EXERCISE INSTRUCTIONS ▸
Show every line below where "auch" can be found.

DATASET EXTRACT ▸

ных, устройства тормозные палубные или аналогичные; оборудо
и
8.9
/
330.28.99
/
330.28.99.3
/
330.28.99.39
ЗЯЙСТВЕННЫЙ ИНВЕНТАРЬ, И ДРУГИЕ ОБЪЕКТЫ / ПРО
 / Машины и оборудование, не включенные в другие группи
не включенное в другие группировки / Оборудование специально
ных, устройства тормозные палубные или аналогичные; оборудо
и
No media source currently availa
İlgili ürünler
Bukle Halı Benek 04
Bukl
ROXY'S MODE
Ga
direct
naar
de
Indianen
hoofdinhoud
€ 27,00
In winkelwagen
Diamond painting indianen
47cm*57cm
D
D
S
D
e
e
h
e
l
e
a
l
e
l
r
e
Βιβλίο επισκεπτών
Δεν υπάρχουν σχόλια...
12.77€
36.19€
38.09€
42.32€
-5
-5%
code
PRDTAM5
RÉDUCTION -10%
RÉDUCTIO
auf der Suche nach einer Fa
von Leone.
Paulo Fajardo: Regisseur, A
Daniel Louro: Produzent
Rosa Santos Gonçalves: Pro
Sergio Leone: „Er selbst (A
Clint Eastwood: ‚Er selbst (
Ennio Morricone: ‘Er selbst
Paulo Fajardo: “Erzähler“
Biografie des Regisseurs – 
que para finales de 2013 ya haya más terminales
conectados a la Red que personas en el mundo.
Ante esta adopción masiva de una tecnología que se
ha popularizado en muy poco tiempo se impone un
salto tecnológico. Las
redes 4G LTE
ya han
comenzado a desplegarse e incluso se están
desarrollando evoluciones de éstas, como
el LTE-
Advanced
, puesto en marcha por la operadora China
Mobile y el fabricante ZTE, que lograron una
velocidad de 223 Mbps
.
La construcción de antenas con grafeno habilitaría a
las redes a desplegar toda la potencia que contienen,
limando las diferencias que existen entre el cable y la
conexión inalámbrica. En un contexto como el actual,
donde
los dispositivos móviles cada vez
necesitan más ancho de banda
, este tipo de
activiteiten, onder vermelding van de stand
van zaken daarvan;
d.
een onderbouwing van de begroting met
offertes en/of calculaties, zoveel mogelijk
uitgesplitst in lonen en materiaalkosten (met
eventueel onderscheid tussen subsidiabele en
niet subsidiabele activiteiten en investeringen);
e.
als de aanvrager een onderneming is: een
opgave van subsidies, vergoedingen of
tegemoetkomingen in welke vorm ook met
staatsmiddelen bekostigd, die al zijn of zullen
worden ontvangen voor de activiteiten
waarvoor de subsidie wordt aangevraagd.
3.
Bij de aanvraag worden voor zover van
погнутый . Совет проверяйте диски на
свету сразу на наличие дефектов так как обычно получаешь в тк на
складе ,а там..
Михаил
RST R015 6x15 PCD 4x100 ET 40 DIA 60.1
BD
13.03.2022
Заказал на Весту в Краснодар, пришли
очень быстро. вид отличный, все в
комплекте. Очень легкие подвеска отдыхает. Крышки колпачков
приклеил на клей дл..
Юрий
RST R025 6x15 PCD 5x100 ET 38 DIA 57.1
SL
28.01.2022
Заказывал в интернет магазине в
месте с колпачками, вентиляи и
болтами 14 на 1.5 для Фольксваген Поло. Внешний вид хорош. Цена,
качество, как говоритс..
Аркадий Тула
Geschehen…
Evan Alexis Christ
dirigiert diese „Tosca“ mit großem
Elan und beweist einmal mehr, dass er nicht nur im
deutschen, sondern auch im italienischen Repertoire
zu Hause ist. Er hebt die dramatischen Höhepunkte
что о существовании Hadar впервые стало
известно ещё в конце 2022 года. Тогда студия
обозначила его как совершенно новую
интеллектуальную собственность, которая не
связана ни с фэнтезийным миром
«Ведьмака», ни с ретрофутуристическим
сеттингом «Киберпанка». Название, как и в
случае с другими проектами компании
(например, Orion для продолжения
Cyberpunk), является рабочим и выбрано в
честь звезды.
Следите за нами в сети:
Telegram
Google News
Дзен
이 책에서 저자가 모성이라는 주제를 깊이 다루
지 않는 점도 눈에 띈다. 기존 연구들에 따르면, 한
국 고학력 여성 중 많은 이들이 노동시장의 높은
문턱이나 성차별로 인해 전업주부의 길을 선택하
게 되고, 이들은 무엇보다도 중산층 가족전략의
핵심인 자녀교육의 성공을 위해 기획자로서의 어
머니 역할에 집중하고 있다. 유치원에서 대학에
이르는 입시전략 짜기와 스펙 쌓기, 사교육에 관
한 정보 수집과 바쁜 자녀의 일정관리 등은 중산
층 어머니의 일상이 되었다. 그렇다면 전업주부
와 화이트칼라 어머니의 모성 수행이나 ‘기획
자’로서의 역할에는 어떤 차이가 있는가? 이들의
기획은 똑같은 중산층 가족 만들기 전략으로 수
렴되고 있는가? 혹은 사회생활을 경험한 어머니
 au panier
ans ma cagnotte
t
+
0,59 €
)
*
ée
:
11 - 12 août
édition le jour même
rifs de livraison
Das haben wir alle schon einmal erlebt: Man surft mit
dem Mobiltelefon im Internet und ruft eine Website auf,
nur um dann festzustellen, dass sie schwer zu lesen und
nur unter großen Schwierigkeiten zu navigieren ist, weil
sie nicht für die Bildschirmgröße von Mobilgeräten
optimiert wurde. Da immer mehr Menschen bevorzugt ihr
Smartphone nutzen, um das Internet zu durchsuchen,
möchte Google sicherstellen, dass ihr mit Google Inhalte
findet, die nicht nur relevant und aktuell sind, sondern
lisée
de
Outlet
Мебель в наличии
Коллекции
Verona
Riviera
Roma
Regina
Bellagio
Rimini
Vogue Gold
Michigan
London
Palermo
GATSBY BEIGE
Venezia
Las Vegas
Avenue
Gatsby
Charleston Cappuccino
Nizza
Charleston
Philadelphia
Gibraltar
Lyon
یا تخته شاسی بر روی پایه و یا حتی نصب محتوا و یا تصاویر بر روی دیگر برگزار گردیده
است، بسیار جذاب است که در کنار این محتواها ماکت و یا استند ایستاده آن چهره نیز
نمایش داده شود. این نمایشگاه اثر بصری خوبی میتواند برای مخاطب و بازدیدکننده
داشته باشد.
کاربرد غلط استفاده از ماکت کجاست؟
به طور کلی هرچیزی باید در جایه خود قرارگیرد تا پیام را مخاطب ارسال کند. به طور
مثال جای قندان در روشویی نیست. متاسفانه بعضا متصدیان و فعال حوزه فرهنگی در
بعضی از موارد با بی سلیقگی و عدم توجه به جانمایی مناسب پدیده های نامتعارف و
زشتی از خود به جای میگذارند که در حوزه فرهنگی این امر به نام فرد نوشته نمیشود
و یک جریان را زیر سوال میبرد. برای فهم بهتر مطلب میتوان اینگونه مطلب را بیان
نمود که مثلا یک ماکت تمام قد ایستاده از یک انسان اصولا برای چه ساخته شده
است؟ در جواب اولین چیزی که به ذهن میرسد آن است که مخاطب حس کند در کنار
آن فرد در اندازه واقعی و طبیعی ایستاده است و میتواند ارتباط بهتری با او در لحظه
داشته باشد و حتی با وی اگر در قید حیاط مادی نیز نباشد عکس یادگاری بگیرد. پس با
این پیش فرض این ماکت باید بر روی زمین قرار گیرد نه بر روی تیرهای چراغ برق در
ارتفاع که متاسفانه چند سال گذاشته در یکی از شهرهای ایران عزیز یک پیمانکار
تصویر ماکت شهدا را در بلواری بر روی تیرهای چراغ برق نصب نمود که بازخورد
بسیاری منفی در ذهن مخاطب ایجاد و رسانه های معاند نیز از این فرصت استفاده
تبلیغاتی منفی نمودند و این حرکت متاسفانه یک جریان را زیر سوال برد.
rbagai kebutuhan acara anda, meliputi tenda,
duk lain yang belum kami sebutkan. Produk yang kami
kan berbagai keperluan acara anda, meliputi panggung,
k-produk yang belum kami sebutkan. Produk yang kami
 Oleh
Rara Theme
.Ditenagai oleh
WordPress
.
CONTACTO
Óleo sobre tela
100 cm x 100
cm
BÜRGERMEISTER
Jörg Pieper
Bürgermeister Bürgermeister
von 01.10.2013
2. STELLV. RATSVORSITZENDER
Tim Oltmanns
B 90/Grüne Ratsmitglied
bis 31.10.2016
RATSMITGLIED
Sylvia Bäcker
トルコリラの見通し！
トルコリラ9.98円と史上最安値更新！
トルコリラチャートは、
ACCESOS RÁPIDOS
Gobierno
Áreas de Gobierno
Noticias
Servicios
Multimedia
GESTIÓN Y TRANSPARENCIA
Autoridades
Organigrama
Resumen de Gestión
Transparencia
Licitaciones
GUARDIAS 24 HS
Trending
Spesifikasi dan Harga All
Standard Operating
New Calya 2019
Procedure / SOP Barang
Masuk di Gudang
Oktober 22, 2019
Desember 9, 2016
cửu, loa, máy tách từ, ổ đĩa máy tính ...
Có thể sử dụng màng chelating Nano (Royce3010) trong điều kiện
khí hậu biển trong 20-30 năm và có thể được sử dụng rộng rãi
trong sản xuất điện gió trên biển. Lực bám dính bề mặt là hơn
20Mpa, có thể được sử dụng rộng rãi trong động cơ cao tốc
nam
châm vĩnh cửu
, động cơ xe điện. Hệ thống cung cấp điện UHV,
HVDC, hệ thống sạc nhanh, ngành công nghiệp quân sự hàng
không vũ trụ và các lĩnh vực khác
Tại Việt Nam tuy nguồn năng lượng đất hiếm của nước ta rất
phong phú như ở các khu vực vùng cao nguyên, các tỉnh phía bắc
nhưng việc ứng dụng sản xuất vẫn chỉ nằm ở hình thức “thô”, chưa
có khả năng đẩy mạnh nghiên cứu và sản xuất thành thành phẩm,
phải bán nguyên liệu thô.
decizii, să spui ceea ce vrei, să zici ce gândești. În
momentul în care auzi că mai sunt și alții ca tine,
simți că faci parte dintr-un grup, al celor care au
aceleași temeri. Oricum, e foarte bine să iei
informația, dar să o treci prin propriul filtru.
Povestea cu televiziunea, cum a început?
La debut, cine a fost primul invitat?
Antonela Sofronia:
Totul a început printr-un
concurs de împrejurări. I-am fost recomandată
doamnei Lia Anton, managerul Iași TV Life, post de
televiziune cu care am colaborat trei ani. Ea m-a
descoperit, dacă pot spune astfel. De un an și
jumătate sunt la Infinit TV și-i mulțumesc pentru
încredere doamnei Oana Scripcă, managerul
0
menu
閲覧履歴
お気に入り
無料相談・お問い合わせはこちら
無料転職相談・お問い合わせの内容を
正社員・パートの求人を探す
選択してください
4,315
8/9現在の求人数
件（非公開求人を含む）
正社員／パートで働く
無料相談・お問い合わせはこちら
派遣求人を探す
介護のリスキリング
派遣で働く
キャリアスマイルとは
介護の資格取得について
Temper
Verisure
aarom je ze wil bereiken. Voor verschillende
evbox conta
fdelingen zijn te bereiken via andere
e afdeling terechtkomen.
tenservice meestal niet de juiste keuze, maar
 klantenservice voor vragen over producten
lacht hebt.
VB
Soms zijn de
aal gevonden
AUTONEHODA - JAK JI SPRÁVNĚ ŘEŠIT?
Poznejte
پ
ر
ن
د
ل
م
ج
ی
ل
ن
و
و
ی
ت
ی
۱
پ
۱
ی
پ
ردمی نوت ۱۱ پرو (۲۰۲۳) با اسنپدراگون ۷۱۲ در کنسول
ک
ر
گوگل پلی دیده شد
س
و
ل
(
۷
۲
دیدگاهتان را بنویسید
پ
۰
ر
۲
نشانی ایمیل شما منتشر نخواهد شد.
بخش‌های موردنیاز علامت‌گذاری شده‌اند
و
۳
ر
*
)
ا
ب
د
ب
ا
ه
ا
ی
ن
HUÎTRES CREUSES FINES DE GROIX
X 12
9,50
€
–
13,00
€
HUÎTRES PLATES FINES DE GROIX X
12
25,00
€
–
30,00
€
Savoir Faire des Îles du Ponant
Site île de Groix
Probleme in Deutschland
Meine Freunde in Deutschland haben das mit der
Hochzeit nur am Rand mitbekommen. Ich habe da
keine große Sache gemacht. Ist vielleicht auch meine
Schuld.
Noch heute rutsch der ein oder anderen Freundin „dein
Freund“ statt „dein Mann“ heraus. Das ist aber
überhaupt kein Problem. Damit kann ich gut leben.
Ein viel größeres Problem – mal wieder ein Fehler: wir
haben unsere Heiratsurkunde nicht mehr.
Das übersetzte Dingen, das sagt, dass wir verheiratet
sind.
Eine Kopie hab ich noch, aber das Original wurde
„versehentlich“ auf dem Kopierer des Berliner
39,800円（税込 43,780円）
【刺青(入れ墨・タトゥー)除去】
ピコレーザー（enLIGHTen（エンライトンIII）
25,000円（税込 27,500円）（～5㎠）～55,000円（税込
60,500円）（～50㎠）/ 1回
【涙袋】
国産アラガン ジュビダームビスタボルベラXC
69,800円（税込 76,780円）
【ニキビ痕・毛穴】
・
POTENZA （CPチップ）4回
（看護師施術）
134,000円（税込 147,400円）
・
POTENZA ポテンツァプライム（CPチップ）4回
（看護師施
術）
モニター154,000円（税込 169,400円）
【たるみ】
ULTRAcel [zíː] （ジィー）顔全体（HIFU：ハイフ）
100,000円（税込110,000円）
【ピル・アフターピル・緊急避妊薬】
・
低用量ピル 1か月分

SOLUTION TO THE PROBLEM ▸
deutschen, sondern auch im italienischen Repertoire
keine große Sache gemacht. Ist vielleicht auch meine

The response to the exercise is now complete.